1. Both appellants contend that no single conspiracy was proved between them and other defendants (not appealing here) *930who were named as co-conspirators in the indictments and were tried together with these appellants in the district court. The appellants made timely motions below to dismiss the conspiracy count. As a basis for discussing their argument, we will summarize the evidence elicited at trial from which the jury might have found them guilty of conspiring with the other defendants.
Beginning in May 1950, Rosario-, through the medium of one Mejia, made several sales of marihuana to Perez who, together with some of the other defendants tried below, was a member of a “syndicate” to buy and resell marihuana at a profit. Rosario, according to the testimony of Perez, was told that the marihuana was being bought for a “corporation” which included Alvarez, Zayas and others, and that Perez himself was “making nothing on the deal.” From this testimony the jury might reasonably have inferred that Rosario knew that the marihuana he sold was intended for resale by the “corporation.” In fact, Rosario himself, a few months later, bought heroin from Alvarez, a member of the same syndicate to which Rosario had sold the marihuana. When Rosario’s supply of marihuana ran out, and he went to Texas for more, the syndicate sought a new supplier. Alvarez suggested Tramaglino, some of whose marihuana he had on hand. Several sales were made by Tramaglino to Alvarez through one Rodriquez. Tramag-lino was informed by Alvarez that the marihuana was for resale. He also knew that Zayas, and his paramour, Ida Batista, were involved in the sales since Zayas’ money was openly used to pay Tramaglino.
Here then we have evidence of several sales, at different periods, by Rosario and Tramaglino, of marihuana to the same group of buyers with knowledge on the part of the two suppliers that several conspirators were involved in the purchases and that the purchases were for resale.

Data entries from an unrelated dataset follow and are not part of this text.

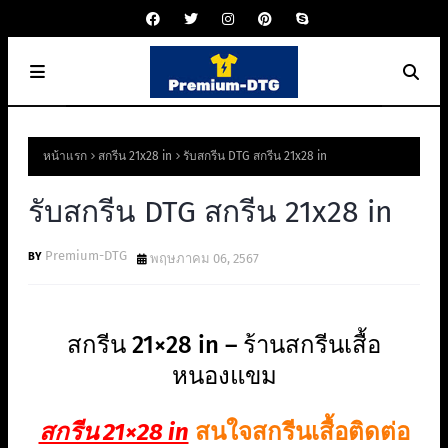
หน้าแรก
สกรีน 21x28 in
รับสกรีน DTG สกรีน 21x28 in
รับสกรีน DTG สกรีน 21x28 in
Premium-DTG
พฤษภาคม 06, 2567
สกรีน 21×28 in – ร้านสกรีนเสื้อ
หนองแขม
สกรีน 21×28 in
สนใจสกรีนเสื้อติดต่อ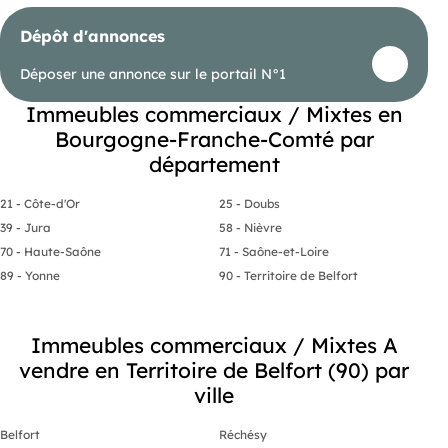
Dépôt d'annonces
Déposer une annonce sur le portail N°1
Immeubles commerciaux / Mixtes en
Bourgogne-Franche-Comté par
département
21 - Côte-d'Or
25 - Doubs
39 - Jura
58 - Nièvre
70 - Haute-Saône
71 - Saône-et-Loire
89 - Yonne
90 - Territoire de Belfort
Immeubles commerciaux / Mixtes A
vendre en Territoire de Belfort (90) par
ville
Belfort
Réchésy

This was enough, we think, to show that each appellant, as supplier, participated in, and acted to further the ends of, the conspiracy. It did not matter that neither had dealings with one another; each performed the same role at successive stages for the same ends. The overall conspiracy was the plan conceived by the intermediary group — -Alvarez, Zayas, and their fellows — to buy and resell marihuana at á profit. Both Rosario and Tramaglino knew and participated in this plan by furnishing the essential ingredient — the marihuana. In United States v. Bruno, 2 Cir., 105 F.2d 921, 922, a case quite similar to this one, we said, in affirming a conviction of smugglers, middlemen, and retailers, for a single conspiracy to import and distribute narcotics illegally: “ * * * the smugglers knew that the middlemen must sell to retailers, and the retailers knew that the middlemen must buy of importers of one sort or another. Thus the conspirators, at one end of the chain knew that the unlawful business would not, and could not, stop with their buyers; and those at the other end knew that it had not begun with their sellers. That being true, a jury might have found that all the accused were embarked upon a venture, in all parts of which each was a participant, and an abettor in the sense that the success of that part with which he was immediately concerned, was dependent upon the success of the whole.” In later cases, we have not hesitated to hold as a conspirator a steady supplier in large amounts of narcotics or other contraband to a group which, to the knowledge of the supplier,- intended to use the object illegally. United States v. Koch, 2 Cir., 113 F.2d 982; United States v. Todaro, 2 Cir., 145 F.2d 977; cf. United States v. De Vasto, 2 Cir., 52 F.2d 26, 30, 78 A.L.R. 336.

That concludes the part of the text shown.